#!/usr/bin/env python
# coding: utf-8

# ## 2D kernel density estimation and its Plotly  plot    ##

# We have two `Excel` files with two columns. We read the files into two `pandas` dataframes and plot
# for each of them an estimate of the joint distribution of the corresponding two columns. The joint distribution is calcalutated by `scipy.stats.gaussian_kde` [function](http://docs.scipy.org/doc/scipy-0.15.1/reference/generated/scipy.stats.gaussian_kde.html).     

# In[23]:


import numpy as np
import pandas as pd
import seaborn as sns
import numpy as np
import scipy.stats as st

import matplotlib.pyplot as plt
get_ipython().run_line_magic('matplotlib', 'inline')


# Read the first file:

# In[24]:


xl = pd.ExcelFile("Data/CSCEng.xls")
dfc = xl.parse("Sheet1")
dfc.columns


# and the seconed one:

# In[25]:


xl = pd.ExcelFile("Data/SystEng.xls")
dfi = xl.parse("Sheet1")
dfi.columns


# The contour plot of the joint distribution of two variables (columns) is colored with a custom  colorscale: 

# In[26]:


cubehelix_cs=[[0.0, '#fcf9f7'],
 [0.16666666666666666, '#edcfc9'],
 [0.3333333333333333, '#daa2ac'],
 [0.5, '#bc7897'],
 [0.6666666666666666, '#925684'],
 [0.8333333333333333, '#5f3868'],
 [1.0, '#2d1e3e']]


# The function `kde_scipy` returns data for Plotly contour plot of the estimated 2D distribution:

# In[27]:


def kde_scipy( vals1, vals2, (a,b), (c,d), N ):
    
    #vals1, vals2 are the values of two variables (columns)
    #(a,b) interval for vals1; usually larger than (np.min(vals1), np.max(vals1))
    #(c,d) -"-          vals2 
    
    x=np.linspace(a,b,N)
    y=np.linspace(c,d,N)
    X,Y=np.meshgrid(x,y)
    positions = np.vstack([Y.ravel(), X.ravel()])

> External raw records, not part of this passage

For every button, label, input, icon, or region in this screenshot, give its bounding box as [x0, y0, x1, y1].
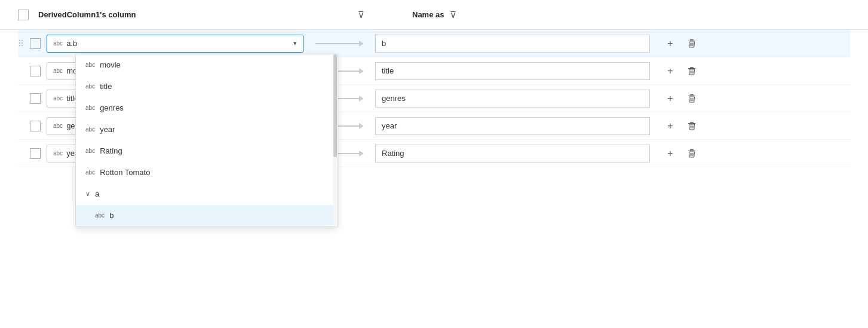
table-row: ⠿ abc a.b ▾ abc movie ab: [18, 30, 850, 57]
row-checkbox[interactable]: [30, 148, 41, 159]
svg-rect-15: [690, 122, 694, 123]
name-input-wrapper: [375, 62, 650, 80]
abc-icon: abc: [85, 62, 95, 68]
name-input-wrapper: [375, 145, 650, 163]
abc-icon: abc: [95, 212, 105, 219]
svg-rect-16: [688, 123, 695, 124]
row-actions: +: [662, 35, 700, 52]
delete-row-button[interactable]: [683, 35, 700, 52]
delete-row-button[interactable]: [683, 90, 700, 107]
column-select-wrapper: abc a.b ▾ abc movie abc title: [47, 35, 303, 53]
select-label: abc a.b: [53, 39, 77, 48]
abc-icon: abc: [85, 126, 95, 133]
dropdown-item-title[interactable]: abc title: [76, 76, 338, 97]
dropdown-scrollbar[interactable]: [333, 54, 338, 226]
svg-rect-21: [688, 151, 695, 151]
abc-icon: abc: [85, 83, 95, 90]
name-input[interactable]: [375, 117, 650, 135]
select-value: a.b: [66, 39, 77, 48]
table-header: DerivedColumn1's column ⊽ Name as ⊽: [0, 0, 868, 30]
dropdown-item-year[interactable]: abc year: [76, 119, 338, 140]
row-checkbox[interactable]: [30, 38, 41, 49]
name-input[interactable]: [375, 145, 650, 163]
dropdown-item-label: Rating: [100, 146, 122, 155]
arrow-connector: [303, 43, 375, 44]
column-select-box[interactable]: abc a.b ▾: [47, 35, 303, 53]
main-container: DerivedColumn1's column ⊽ Name as ⊽ ⠿ ab…: [0, 0, 868, 328]
abc-icon: abc: [85, 148, 95, 154]
name-input-wrapper: [375, 35, 650, 53]
abc-type-icon: abc: [53, 122, 63, 129]
name-as-header-title: Name as: [412, 10, 444, 19]
dropdown-item-label: Rotton Tomato: [100, 168, 150, 177]
name-input[interactable]: [375, 35, 650, 53]
dropdown-item-rotton-tomato[interactable]: abc Rotton Tomato: [76, 162, 338, 183]
dropdown-item-label: genres: [100, 103, 124, 112]
column-header-left: DerivedColumn1's column ⊽: [18, 10, 364, 20]
add-row-button[interactable]: +: [662, 63, 679, 79]
add-row-button[interactable]: +: [662, 145, 679, 162]
row-checkbox[interactable]: [30, 66, 41, 76]
name-input-wrapper: [375, 90, 650, 108]
svg-rect-11: [688, 96, 695, 96]
dropdown-item-genres[interactable]: abc genres: [76, 97, 338, 119]
delete-row-button[interactable]: [683, 118, 700, 134]
table-body: ⠿ abc a.b ▾ abc movie ab: [0, 30, 868, 167]
select-all-checkbox[interactable]: [18, 10, 29, 20]
row-actions: +: [662, 90, 700, 107]
name-as-filter-icon[interactable]: ⊽: [450, 10, 456, 20]
dropdown-item-label: b: [109, 211, 114, 220]
abc-icon: abc: [85, 105, 95, 111]
abc-type-icon: abc: [53, 150, 63, 157]
svg-rect-0: [690, 39, 694, 41]
dropdown-item-rating[interactable]: abc Rating: [76, 140, 338, 162]
delete-row-button[interactable]: [683, 145, 700, 162]
add-row-button[interactable]: +: [662, 35, 679, 52]
row-actions: +: [662, 145, 700, 162]
name-input[interactable]: [375, 62, 650, 80]
svg-rect-20: [690, 149, 694, 151]
dropdown-item-label: year: [100, 125, 115, 134]
add-row-button[interactable]: +: [662, 90, 679, 107]
dropdown-item-label: title: [100, 82, 112, 91]
row-checkbox[interactable]: [30, 121, 41, 131]
chevron-down-icon: ▾: [293, 39, 297, 47]
dropdown-item-label: movie: [100, 60, 121, 69]
name-input-wrapper: [375, 117, 650, 135]
chevron-right-icon: ∨: [85, 190, 90, 198]
svg-rect-5: [690, 67, 694, 68]
name-input[interactable]: [375, 90, 650, 108]
column-dropdown: abc movie abc title abc genres abc year: [75, 54, 338, 227]
column-header-title: DerivedColumn1's column: [38, 10, 352, 19]
add-row-button[interactable]: +: [662, 118, 679, 134]
abc-type-icon: abc: [53, 68, 63, 74]
dropdown-item-b[interactable]: abc b: [76, 205, 338, 226]
column-header-right: Name as ⊽: [364, 10, 850, 20]
arrow-line: [315, 43, 363, 44]
dropdown-group-a[interactable]: ∨ a: [76, 183, 338, 205]
dropdown-item-movie[interactable]: abc movie: [76, 54, 338, 76]
scrollbar-thumb: [333, 54, 337, 158]
dropdown-group-label: a: [95, 189, 99, 198]
drag-handle-icon[interactable]: ⠿: [18, 39, 30, 48]
abc-type-icon: abc: [53, 95, 63, 102]
row-actions: +: [662, 118, 700, 134]
svg-rect-10: [690, 94, 694, 96]
row-checkbox[interactable]: [30, 93, 41, 104]
abc-icon: abc: [85, 169, 95, 176]
column-filter-icon[interactable]: ⊽: [358, 10, 364, 20]
abc-type-icon: abc: [53, 40, 63, 47]
delete-row-button[interactable]: [683, 63, 700, 79]
svg-rect-6: [688, 68, 695, 69]
row-actions: +: [662, 63, 700, 79]
svg-rect-1: [688, 41, 695, 41]
select-label: abc title: [53, 94, 78, 103]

    values = np.vstack([vals1, vals2])
    kernel = st.gaussian_kde(values)
    Z = np.reshape(kernel(positions).T, X.shape)
    
    return [x, y, Z]


# ### Contour plot of the joint distribution of data from the first file ###

# In[28]:


import plotly.plotly as py
from plotly.graph_objs import *   


# In[29]:


def make_kdeplot(varX, varY, (a,b), (c,d), N, colorsc, title):
    #varX, varY are lists, 1d numpy.array(s), or dataframe columns, storing the values of two variables
   
    x, y, Z = kde_scipy(varY, varX, (a,b), (c,d), N )
    
    data = Data([
       Contour(
           z=Z, 
           x=x,
           y=y,
           colorscale=colorsc,
           #reversescale=True,
           opacity=0.9,    
           contours=Contours(
               showlines=False)      
        ),        
     ])

    layout = Layout(
        title= title,  
        font= Font(family='Georgia, serif',  color='#635F5D'),
        showlegend=False,
        autosize=False,
        width=650,
        height=650,
        xaxis=XAxis(
            range=[a,b],
            showgrid=False,
            nticks=7
        ),
        yaxis=YAxis(
            range=[c,d],
            showgrid=False,
            nticks=7
        ),
        margin=Margin(
            l=40,
            r=40,
            b=85,
            t=100,
        ),
    )
     
    return Figure( data=data, layout=layout )


# In[30]:


N=200
a,b=(5,11)
fig=make_kdeplot(dfc['multiannual'], dfc['bachelor-th'], (a,b), (a,b), 
                 N, cubehelix_cs,'kde plot of two sets of data' )

py.sign_in('empet', 'my_api_key')
py.iplot(fig, filename='kde-2D-CSCE')


# ### Contour plot of the joint distribution of data from the second file ###

# In[31]:


a, b=(4,12)
fig=make_kdeplot(dfi['multiannual'], dfi['bachelor-th'], (a,b), (a,b),
                 N, cubehelix_cs, 'kde plot of two sets of data')
py.iplot(fig, filename='kde-2D-SE')


# One notices that the second contourplot illustrates   a [mixture of two bivariate
# distributions](https://en.wikipedia.org/wiki/Mixture_distribution).

# Finally we read a dataframe from a csv  file posted on the Plotly's github account, select  the rows corresponding to `Iris-virginica`, and plot the joint distribution of two virginica features:

# In[32]:


df = pd.read_csv('https://raw.githubusercontent.com/plotly/datasets/master/iris.csv')
virginica = df.loc[df.Name == "Iris-virginica"]
a, b=(5,8.5)
c,d=(2,4)
N=100
fig=make_kdeplot(virginica.SepalLength, virginica.SepalWidth, (a,b), (c,d),
    N, cubehelix_cs, 'kde plot of joint distribution for virginica SepalLength and SepalWidth')
py.iplot(fig,  filename='virginica-sepal-length-vs-width')


# In[33]:


from IPython.core.display import HTML
def  css_styling():
    styles = open("./custom.css", "r").read()
    return HTML(styles)
css_styling()